__Task material__.
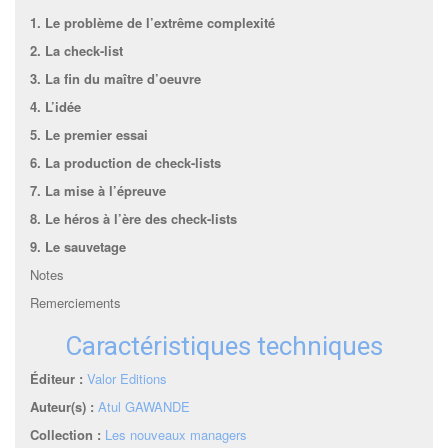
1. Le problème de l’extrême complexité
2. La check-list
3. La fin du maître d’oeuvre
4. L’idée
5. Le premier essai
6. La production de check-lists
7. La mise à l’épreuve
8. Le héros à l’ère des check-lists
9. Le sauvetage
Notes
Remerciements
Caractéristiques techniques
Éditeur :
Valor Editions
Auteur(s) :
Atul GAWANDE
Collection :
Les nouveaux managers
...
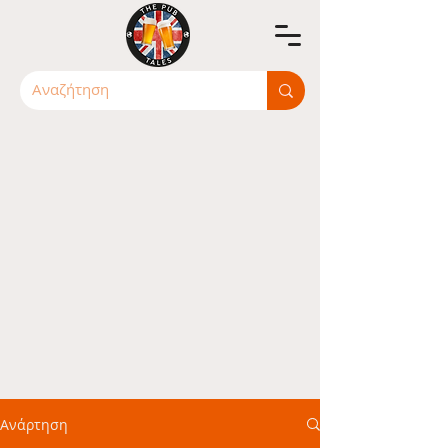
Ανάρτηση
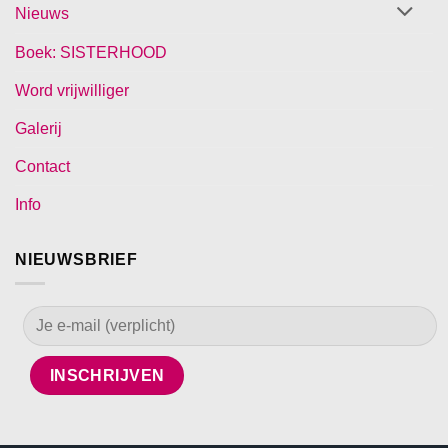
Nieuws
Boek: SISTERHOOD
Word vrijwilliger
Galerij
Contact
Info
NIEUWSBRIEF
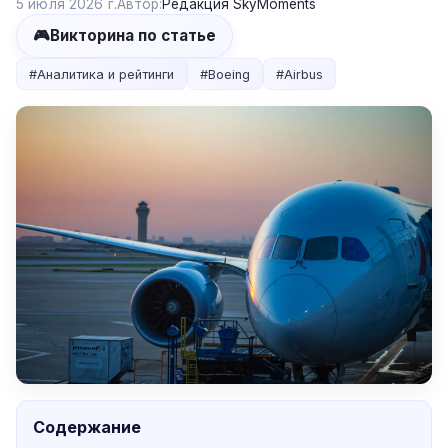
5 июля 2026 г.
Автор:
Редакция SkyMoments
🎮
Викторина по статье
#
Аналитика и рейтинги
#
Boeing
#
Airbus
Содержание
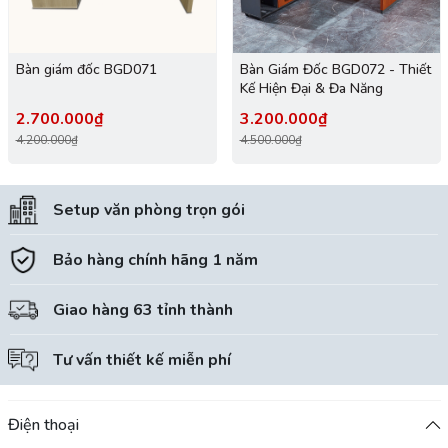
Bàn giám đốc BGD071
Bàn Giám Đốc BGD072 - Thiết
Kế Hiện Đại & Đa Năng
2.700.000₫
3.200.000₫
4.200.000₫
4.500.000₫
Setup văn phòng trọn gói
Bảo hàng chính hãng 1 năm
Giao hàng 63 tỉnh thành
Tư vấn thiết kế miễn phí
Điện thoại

__To do__. Identify every line above that includes the word "check", and show those lines.

__Answer area__.
2. La check-list
6. La production de check-lists
8. Le héros à l’ère des check-lists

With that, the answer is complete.